◆ WHAT YOU HAVE TO DO ◆
Locate the line containing "Given the image: Is" in the data below. Reproduce it and every following line up to the end, exactly as given.

◆ RECORDS ◆
————

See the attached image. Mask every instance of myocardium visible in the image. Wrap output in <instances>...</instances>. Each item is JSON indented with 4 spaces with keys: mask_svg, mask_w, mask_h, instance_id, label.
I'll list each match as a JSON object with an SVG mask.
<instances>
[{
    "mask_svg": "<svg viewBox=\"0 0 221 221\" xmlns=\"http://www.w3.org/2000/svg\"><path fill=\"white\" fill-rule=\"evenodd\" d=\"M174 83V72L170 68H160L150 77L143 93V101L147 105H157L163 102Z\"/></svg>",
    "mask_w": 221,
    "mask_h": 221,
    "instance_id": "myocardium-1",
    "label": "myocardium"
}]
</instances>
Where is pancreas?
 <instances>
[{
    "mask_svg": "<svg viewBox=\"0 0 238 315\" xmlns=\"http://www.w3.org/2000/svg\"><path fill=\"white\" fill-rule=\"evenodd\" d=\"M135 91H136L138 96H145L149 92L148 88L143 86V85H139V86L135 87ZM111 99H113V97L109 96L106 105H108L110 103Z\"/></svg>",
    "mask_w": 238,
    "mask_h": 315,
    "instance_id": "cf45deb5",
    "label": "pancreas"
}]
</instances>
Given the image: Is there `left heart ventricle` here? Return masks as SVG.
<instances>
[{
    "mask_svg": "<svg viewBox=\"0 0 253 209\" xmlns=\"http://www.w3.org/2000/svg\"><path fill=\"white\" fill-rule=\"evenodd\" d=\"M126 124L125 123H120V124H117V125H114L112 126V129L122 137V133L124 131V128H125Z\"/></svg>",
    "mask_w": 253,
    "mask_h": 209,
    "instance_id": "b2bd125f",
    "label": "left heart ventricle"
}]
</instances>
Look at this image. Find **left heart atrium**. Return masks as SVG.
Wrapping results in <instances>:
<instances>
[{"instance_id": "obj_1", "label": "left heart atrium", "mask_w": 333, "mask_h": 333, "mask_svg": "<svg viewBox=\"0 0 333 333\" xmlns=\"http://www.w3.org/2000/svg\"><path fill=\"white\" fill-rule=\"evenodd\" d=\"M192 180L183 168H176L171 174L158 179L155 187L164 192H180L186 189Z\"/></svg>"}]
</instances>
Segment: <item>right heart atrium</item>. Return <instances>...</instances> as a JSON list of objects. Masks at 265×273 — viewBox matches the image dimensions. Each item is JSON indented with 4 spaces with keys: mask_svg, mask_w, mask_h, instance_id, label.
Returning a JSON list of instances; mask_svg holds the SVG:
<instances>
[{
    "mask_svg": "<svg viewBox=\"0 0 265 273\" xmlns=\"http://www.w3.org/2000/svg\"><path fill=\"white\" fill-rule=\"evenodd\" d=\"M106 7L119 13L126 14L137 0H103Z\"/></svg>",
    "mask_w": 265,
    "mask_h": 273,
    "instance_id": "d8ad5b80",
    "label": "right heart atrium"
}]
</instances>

————

◆ EXERCISE ANSWER ◆
Given the image: Is there `left heart ventricle` here? Return masks as SVG.
<instances>
[{
    "mask_svg": "<svg viewBox=\"0 0 253 209\" xmlns=\"http://www.w3.org/2000/svg\"><path fill=\"white\" fill-rule=\"evenodd\" d=\"M126 124L125 123H120V124H117V125H114L112 126V129L122 137V133L124 131V128H125Z\"/></svg>",
    "mask_w": 253,
    "mask_h": 209,
    "instance_id": "b2bd125f",
    "label": "left heart ventricle"
}]
</instances>
Look at this image. Find **left heart atrium**. Return masks as SVG.
Wrapping results in <instances>:
<instances>
[{"instance_id": "obj_1", "label": "left heart atrium", "mask_w": 333, "mask_h": 333, "mask_svg": "<svg viewBox=\"0 0 333 333\" xmlns=\"http://www.w3.org/2000/svg\"><path fill=\"white\" fill-rule=\"evenodd\" d=\"M192 180L183 168H176L171 174L158 179L155 187L164 192H180L186 189Z\"/></svg>"}]
</instances>
Segment: <item>right heart atrium</item>. Return <instances>...</instances> as a JSON list of objects. Masks at 265×273 — viewBox matches the image dimensions. Each item is JSON indented with 4 spaces with keys: mask_svg, mask_w, mask_h, instance_id, label.
Returning a JSON list of instances; mask_svg holds the SVG:
<instances>
[{
    "mask_svg": "<svg viewBox=\"0 0 265 273\" xmlns=\"http://www.w3.org/2000/svg\"><path fill=\"white\" fill-rule=\"evenodd\" d=\"M106 7L119 13L126 14L137 0H103Z\"/></svg>",
    "mask_w": 265,
    "mask_h": 273,
    "instance_id": "d8ad5b80",
    "label": "right heart atrium"
}]
</instances>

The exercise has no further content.